• _REQUIRED WORK_:
Will you extract the entries word for word? Images should not appear in the copy.

• _DATA PROVIDED_:
------------
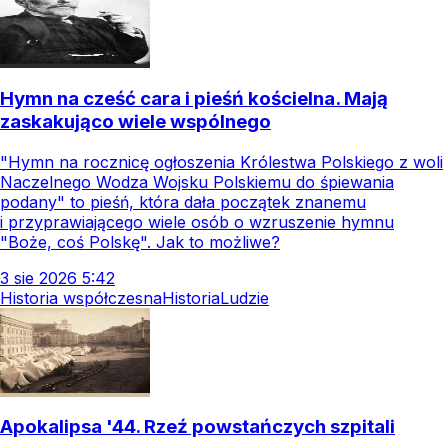
Hymn na cześć cara i pieśń kościelna. Mają
zaskakująco wiele wspólnego
"Hymn na rocznicę ogłoszenia Królestwa Polskiego z woli
Naczelnego Wodza Wojsku Polskiemu do śpiewania
podany" to pieśń, która dała początek znanemu
i przyprawiającego wiele osób o wzruszenie hymnu
"Boże, coś Polskę". Jak to możliwe?
3
sie
2026
5:42
Historia współczesna
Historia
Ludzie
Apokalipsa '44. Rzeź powstańczych szpitali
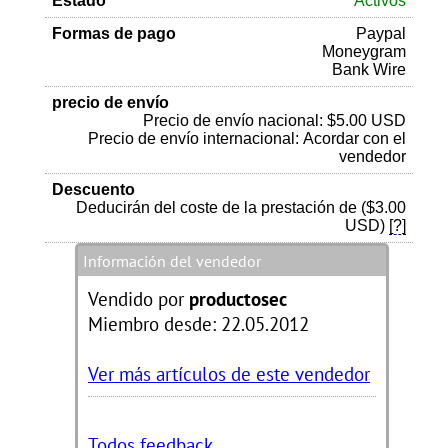
Estado
Activos
Formas de pago
Paypal
Moneygram
Bank Wire
precio de envío
Precio de envío nacional: $5.00 USD
Precio de envío internacional: Acordar con el
vendedor
Descuento
Deducirán del coste de la prestación de ($3.00
USD)
[?]
Información del vendedor
Vendido por
productosec
Miembro desde: 22.05.2012
Ver más artículos de este vendedor
Todos feedback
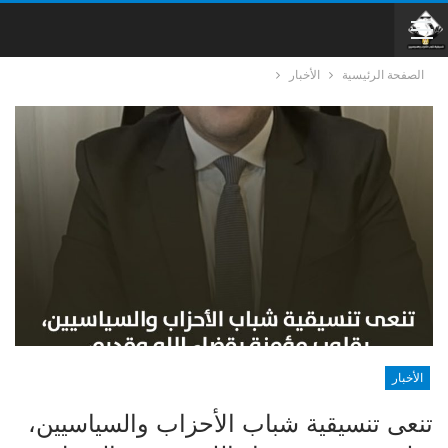
الصفحة الرئيسية
الأخبار
الأخبار
تنعى تنسيقية شباب الأحزاب والسياسيين،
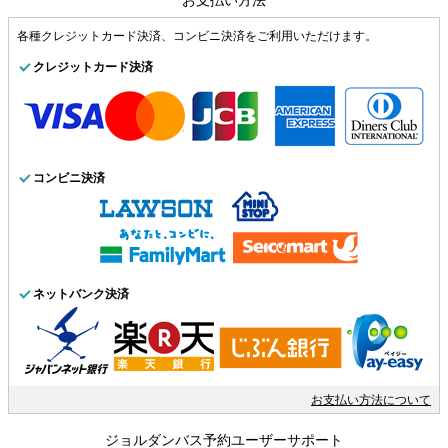
各種クレジットカード決済、コンビニ決済をご利用いただけます。
クレジットカード決済
コンビニ決済
ネットバンク決済
お支払い方法について
ジョルダンバス予約ユーザーサポート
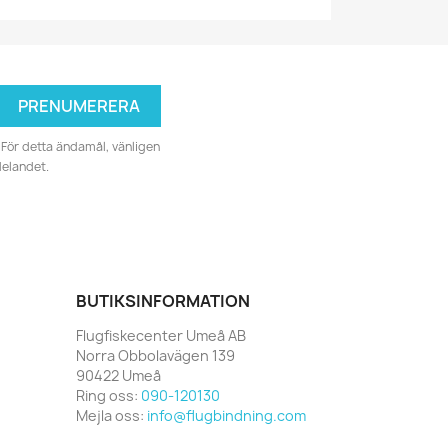
För detta ändamål, vänligen
delandet.
BUTIKSINFORMATION
Flugfiskecenter Umeå AB
Norra Obbolavägen 139
90422 Umeå
Ring oss:
090-120130
Mejla oss:
info@flugbindning.com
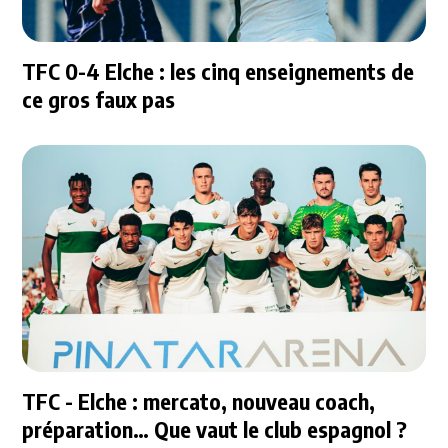
TFC 0-4 Elche : les cinq enseignements de
ce gros faux pas
TFC - Elche : mercato, nouveau coach,
préparation… Que vaut le club espagnol ?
------------
• _RESULT FOR THIS TASK_:
Hymn na cześć cara i pieśń kościelna. Mają
zaskakująco wiele wspólnego
"Hymn na rocznicę ogłoszenia Królestwa Polskiego z woli
Naczelnego Wodza Wojsku Polskiemu do śpiewania
podany" to pieśń, która dała początek znanemu
i przyprawiającego wiele osób o wzruszenie hymnu
"Boże, coś Polskę". Jak to możliwe?
3
sie
2026
5:42
Historia współczesna
Historia
Ludzie
Apokalipsa '44. Rzeź powstańczych szpitali
Estado
Activos
Formas de pago
Paypal
Moneygram
Bank Wire
precio de envío
Precio de envío nacional: $5.00 USD
Precio de envío internacional: Acordar con el
vendedor
Descuento
Deducirán del coste de la prestación de ($3.00
USD)
[?]
Información del vendedor
Vendido por
productosec
Miembro desde: 22.05.2012
Ver más artículos de este vendedor
Todos feedback
الصفحة الرئيسية
الأخبار
الأخبار
تنعى تنسيقية شباب الأحزاب والسياسيين،
各種クレジットカード決済、コンビニ決済をご利用いただけます。
クレジットカード決済
コンビニ決済
ネットバンク決済
お支払い方法について
ジョルダンバス予約ユーザーサポート
För detta ändamål, vänligen
delandet.
BUTIKSINFORMATION
Flugfiskecenter Umeå AB
Norra Obbolavägen 139
90422 Umeå
Ring oss:
090-120130
Mejla oss:
info@flugbindning.com
TFC 0-4 Elche : les cinq enseignements de
ce gros faux pas
TFC - Elche : mercato, nouveau coach,
préparation… Que vaut le club espagnol ?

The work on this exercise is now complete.